**** DATA EXTRACT ****

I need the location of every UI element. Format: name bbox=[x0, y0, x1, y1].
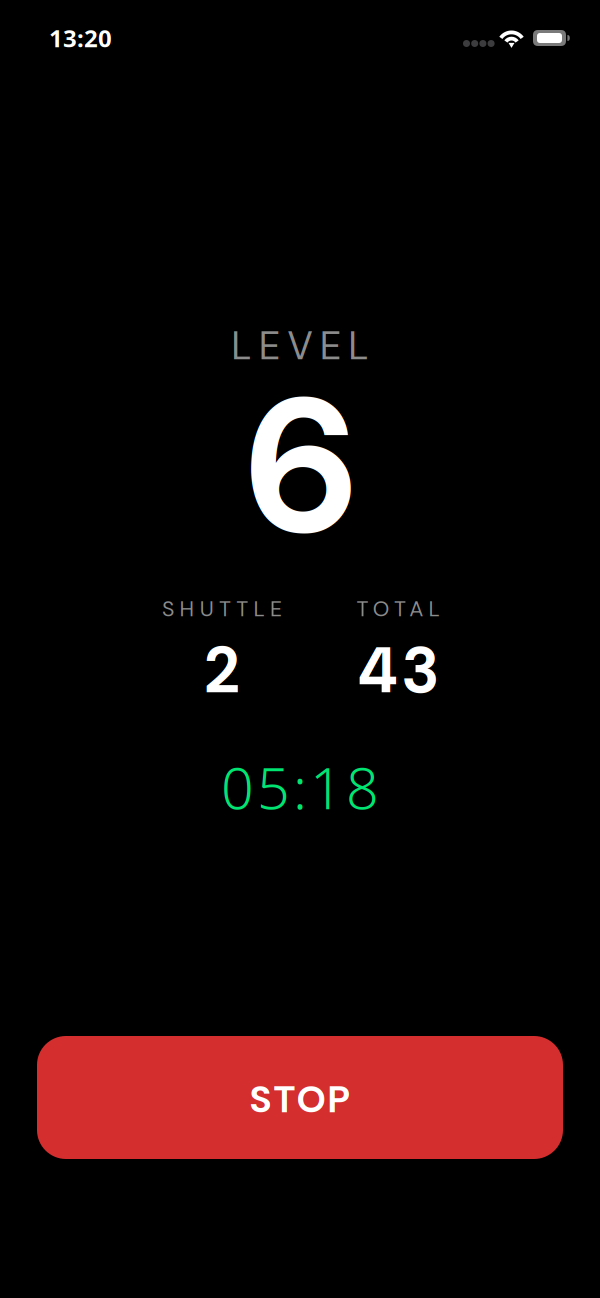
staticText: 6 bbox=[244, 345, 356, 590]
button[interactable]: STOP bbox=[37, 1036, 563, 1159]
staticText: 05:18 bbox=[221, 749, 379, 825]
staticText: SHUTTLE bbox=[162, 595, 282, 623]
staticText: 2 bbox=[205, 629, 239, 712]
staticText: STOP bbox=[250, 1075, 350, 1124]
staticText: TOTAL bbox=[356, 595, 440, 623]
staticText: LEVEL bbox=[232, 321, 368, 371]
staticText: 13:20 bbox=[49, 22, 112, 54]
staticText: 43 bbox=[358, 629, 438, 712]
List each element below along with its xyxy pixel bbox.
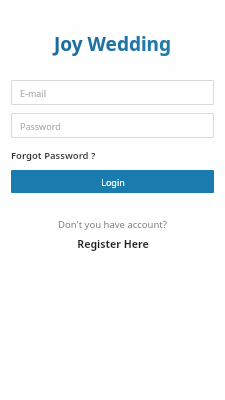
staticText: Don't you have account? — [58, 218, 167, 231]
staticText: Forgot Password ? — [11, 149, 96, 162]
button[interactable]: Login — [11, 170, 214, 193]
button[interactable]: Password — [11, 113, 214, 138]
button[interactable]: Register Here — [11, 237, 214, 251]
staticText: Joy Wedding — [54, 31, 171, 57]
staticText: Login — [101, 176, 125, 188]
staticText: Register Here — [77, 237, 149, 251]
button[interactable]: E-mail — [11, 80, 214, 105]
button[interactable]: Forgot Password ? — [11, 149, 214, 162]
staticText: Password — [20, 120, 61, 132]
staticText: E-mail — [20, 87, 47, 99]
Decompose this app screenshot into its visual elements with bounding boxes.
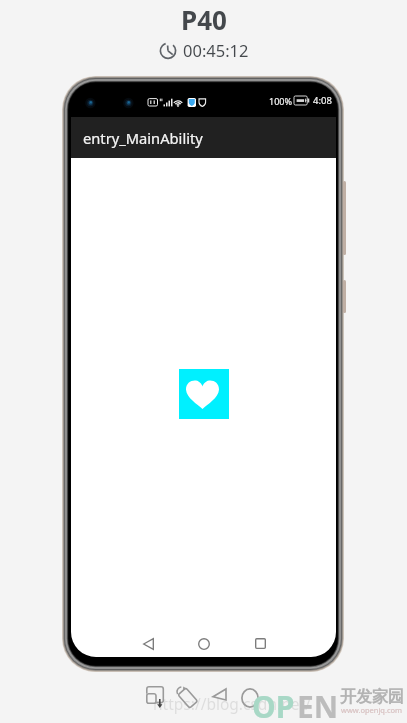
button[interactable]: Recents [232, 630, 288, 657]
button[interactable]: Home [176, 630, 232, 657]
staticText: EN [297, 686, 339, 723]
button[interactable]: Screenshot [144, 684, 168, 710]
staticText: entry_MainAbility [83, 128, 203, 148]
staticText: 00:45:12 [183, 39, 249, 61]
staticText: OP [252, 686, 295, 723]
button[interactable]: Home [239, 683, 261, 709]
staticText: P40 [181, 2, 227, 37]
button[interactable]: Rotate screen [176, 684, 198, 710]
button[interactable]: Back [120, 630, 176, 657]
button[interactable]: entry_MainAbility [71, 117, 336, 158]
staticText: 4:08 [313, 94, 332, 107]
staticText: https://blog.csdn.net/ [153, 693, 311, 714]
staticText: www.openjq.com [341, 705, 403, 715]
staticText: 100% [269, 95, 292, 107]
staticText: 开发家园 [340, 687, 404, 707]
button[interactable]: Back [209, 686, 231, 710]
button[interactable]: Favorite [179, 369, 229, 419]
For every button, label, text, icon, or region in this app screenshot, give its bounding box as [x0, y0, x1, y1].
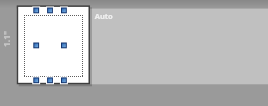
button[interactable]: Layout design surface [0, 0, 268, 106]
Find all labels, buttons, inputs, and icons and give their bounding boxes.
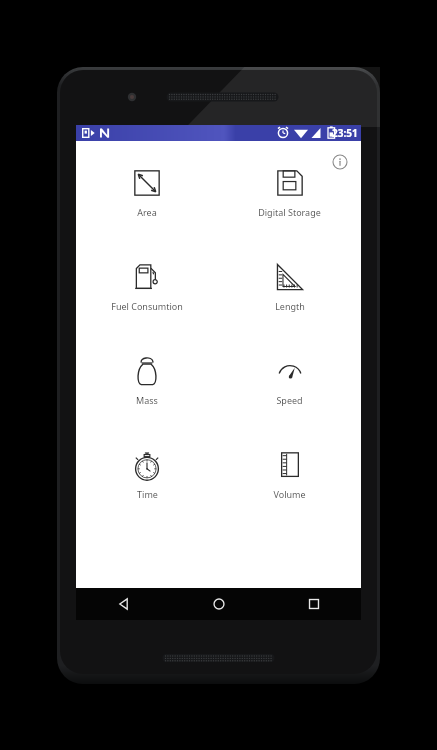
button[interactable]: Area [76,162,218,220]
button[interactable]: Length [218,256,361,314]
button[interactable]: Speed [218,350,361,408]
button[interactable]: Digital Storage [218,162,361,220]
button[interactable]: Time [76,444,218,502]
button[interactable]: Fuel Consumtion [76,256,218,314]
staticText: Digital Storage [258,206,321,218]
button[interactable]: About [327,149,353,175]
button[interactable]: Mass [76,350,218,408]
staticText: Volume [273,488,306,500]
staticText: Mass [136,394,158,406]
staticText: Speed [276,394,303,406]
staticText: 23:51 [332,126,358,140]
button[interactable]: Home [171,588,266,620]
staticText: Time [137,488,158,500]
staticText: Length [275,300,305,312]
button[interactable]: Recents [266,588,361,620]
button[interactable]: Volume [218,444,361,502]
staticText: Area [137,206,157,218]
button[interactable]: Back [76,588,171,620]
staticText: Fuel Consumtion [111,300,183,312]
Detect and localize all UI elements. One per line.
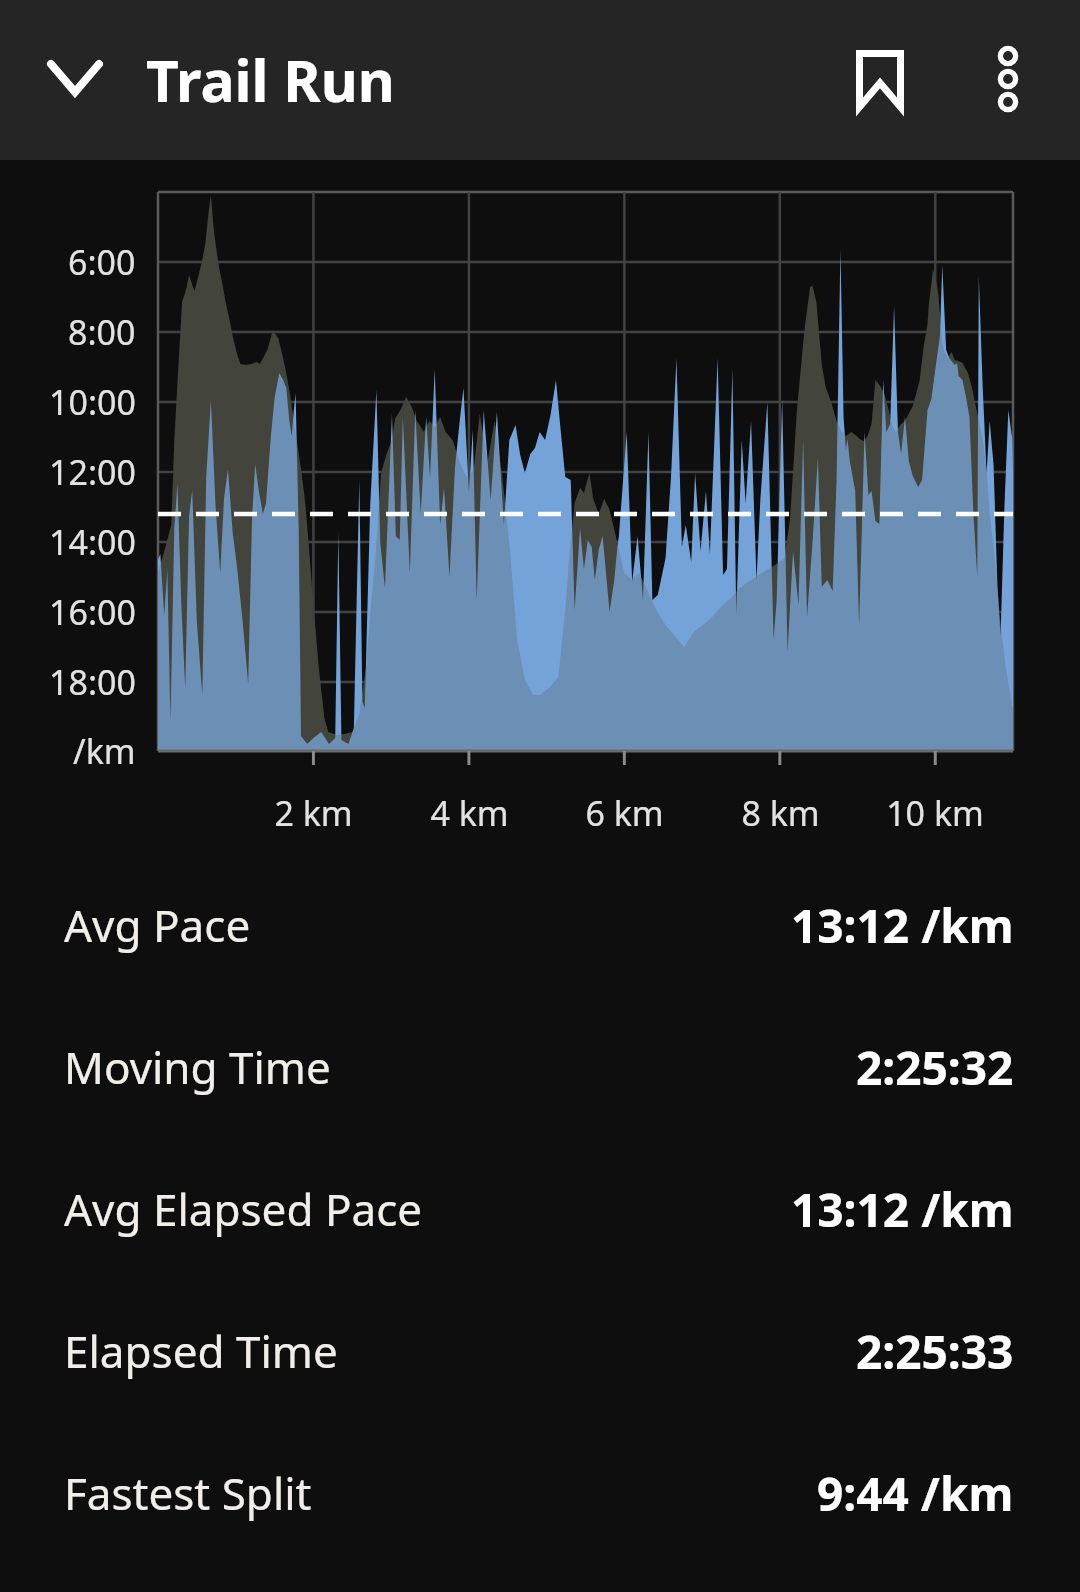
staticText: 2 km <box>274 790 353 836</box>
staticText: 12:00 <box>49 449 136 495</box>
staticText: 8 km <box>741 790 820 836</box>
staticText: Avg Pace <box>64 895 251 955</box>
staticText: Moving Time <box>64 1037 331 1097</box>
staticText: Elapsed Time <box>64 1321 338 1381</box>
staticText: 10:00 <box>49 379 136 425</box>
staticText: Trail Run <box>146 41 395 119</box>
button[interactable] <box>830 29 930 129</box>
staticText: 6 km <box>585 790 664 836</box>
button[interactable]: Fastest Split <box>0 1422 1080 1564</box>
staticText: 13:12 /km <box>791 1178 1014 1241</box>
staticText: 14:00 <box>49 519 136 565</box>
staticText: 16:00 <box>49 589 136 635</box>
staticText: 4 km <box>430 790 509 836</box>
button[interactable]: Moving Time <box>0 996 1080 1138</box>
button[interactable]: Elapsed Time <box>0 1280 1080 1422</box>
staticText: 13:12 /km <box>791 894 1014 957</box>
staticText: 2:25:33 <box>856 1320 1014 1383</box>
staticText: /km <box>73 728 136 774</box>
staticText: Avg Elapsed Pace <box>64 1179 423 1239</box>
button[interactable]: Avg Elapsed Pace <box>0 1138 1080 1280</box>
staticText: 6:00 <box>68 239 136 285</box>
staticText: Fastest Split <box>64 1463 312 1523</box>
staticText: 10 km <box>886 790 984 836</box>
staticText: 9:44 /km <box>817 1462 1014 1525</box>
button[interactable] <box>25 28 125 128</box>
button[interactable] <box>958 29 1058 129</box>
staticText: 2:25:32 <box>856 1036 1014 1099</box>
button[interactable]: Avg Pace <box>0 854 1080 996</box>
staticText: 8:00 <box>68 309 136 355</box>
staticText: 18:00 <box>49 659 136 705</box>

****

** PROBLEM TO WORK ON **
All lines in the data that contain the word "mail" should be copied.

** REPLY **
button[interactable]: E-mail — [11, 80, 214, 105]
staticText: E-mail — [20, 87, 47, 99]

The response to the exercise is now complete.